------ DATA FOR ANALYSIS ------

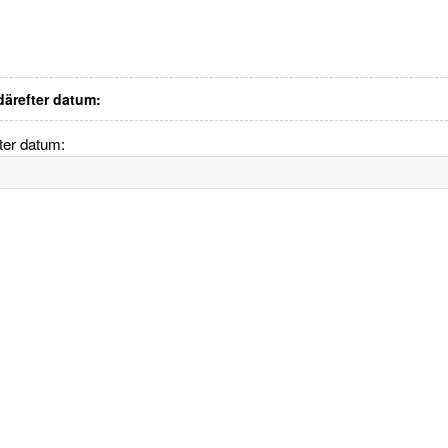
 därefter datum:
fter datum:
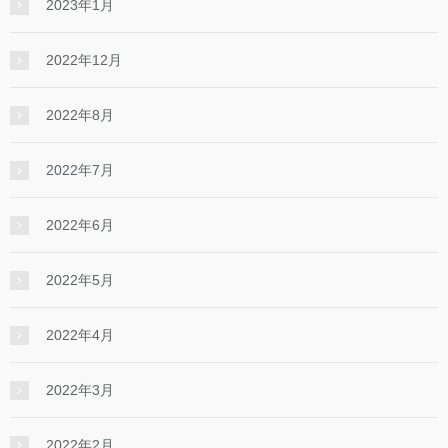
2023年1月
2022年12月
2022年8月
2022年7月
2022年6月
2022年5月
2022年4月
2022年3月
2022年2月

------

**PROBLEM STATEMENT**. Your copy should hold every record word for word and none of the pictures.

**TASK RESPONSE**.
 därefter datum:
fter datum:
2023年1月
2022年12月
2022年8月
2022年7月
2022年6月
2022年5月
2022年4月
2022年3月
2022年2月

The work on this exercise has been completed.